The Workspace can have its own RandomState that is passed to all functions. All other functions/classes take either a RandomState argument, a seed for constructing a new RandomState, or they default to using numpy's global state.

This is even perfectly backwardscompatible.

cbrnr commented 8 years ago

But do you think the Workspace can set the random state, i.e. ws.seed(123)? This would then set the Numpy seed.

mbillingr commented 8 years ago

I think it's bad practice to implicitly change the behavior of a completely different package.

Consider this:

ws.seed(123)  # calls np.random.seed(123)
x = np.random.randn()  # this is affected by the seed

If we do a ws.seed(123) everything outside the workspace should be unaffected.

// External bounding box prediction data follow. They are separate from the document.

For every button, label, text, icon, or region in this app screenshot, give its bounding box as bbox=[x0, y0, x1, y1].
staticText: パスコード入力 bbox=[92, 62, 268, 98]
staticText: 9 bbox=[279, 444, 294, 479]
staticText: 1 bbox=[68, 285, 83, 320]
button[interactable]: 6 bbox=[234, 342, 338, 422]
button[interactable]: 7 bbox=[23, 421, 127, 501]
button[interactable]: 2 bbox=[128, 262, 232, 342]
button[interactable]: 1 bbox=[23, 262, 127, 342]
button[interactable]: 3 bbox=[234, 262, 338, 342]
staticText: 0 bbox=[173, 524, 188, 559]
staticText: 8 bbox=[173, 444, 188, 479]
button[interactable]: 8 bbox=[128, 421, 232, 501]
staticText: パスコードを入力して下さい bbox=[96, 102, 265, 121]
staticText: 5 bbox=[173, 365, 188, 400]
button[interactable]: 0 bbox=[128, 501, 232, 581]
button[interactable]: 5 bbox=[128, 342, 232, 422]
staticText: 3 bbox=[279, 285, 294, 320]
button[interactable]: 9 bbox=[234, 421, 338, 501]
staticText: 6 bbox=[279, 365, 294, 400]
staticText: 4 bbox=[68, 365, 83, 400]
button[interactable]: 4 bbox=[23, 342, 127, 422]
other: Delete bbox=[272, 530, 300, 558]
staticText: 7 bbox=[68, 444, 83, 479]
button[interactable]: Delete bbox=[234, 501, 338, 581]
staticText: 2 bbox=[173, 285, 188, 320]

cbrnr commented 8 years ago

OK. But this means we can still have a ws.seed(123), which sets the seed within the workspace (which is passed on to all methods and functions).

mbillingr commented 8 years ago

Yes. Well, not the seed, but the RandomState object.

cbrnr commented 8 years ago

OK, got it! Now which functions need a random_state argument?

mbillingr commented 8 years ago

I think only these: Whiteness test, connectivity statistics, VAR simulation.

cbrnr commented 8 years ago

I think all ICA functions too.

mbillingr commented 8 years ago

True. We have to check our modification of Infomax. Maybe I edited out similar functionality.